How Immutable Rootfs and Remove Shell Reinvent Container Node Security

Kubernetes has become the core infrastructure for enterprise applications and AI workloads, which pushes the responsibility of container node operating systems to a new level. Threats such as malicious code persistence, lateral movement after container escape, and script injection make OS‑level security a non‑negotiable part of the cloud‑native security stack.

Core Feature 1: Immutable Rootfs – an Unchangeable System Foundation

Traditional general‑purpose OSes expose a writable root filesystem; once an attacker escapes the container, they can plant backdoors or tamper with system files to achieve persistence. Immutable Rootfs addresses this by adhering to the "immutable infrastructure" principle: the entire root filesystem is mounted read‑only and can only be replaced at the image level. Even if an attacker gains host access, the system remains read‑only, cutting the attack chain at the point of persistence.

Architecturally, ContainerOS separates the system disk (5 GB) from the data disk. The system disk holds the rootfs partition, which is fully read‑only; the data disk stores container images and user data, achieving physical isolation of system components and business data. The critical configuration directory /etc is mounted with noexec, preventing execution of malicious binaries from that path.
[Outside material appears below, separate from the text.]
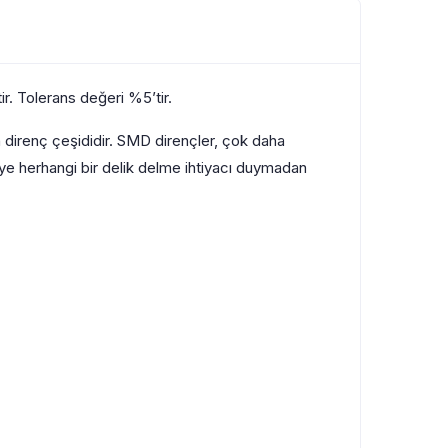
r. Tolerans değeri %5’tir.
 direnç çeşididir. SMD dirençler, çok daha
reye herhangi bir delik delme ihtiyacı duymadan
Defends against persistence attacks – read‑only FS blocks backdoor implantation and system file tampering.

Ensures system integrity – runtime state always matches the factory image, enabling built‑in integrity checks.

Simplifies security operations – whole‑disk replacement eliminates patch‑stack drift.

Lightweight deployment – a 5 GB system disk dramatically reduces storage cost.

Core Feature 2: Remove Shell – Eliminating the Attack Surface at Its Source

Script interpreters (bash, Python, Perl, etc.) are the most frequently abused OS components. ContainerOS deliberately omits package managers and any script interpreters from the base image. The latest release goes further by removing /usr/bin/bash and /usr/bin/sh, leaving the host without any command‑line execution capability. Consequently, the classic escape → obtain shell → malicious operation chain is broken at the source.

To retain operability, ContainerOS introduces a "maintenance container" model. This privileged container shares the host’s PID and network namespaces and bundles a full toolchain for logs, process monitoring, network debugging, and performance diagnostics. Operators access the maintenance container via ECS Workbench without passwords, preserving full operational capability while keeping the host’s attack surface minimal.

Completely removes script execution surface – effectively blocks RCE and privilege‑escalation attacks.

Maintains operational experience – the maintenance container provides comprehensive debugging tools, achieving security without sacrificing manageability.

Deep Integration with ACK Auto Mode

ContainerOS is the default OS for Alibaba Cloud Container Service (ACK) Auto Mode managed node pools. Its immutable security architecture synergizes with ACK Auto Mode’s fully managed lifecycle, so users do not need to handle node creation, scaling, upgrades, or security patches. Every automatically provisioned node inherits the high‑grade security guarantees out‑of‑the‑box. The lightweight design also speeds up node boot time, offering a solid foundation for rapid, elastic scaling of AI workloads.

Conclusion

The security upgrade of ContainerOS exemplifies Alibaba Cloud’s practice of redefining container node security from the OS layer upward. By moving away from patch‑based fixes to architectural redesign—Immutable Rootfs and Remove Shell—the platform eliminates attack surfaces rather than merely covering them. Future work will continue to deepen security compliance, startup performance, and AI scenario adaptation, further strengthening the cloud‑native security ecosystem.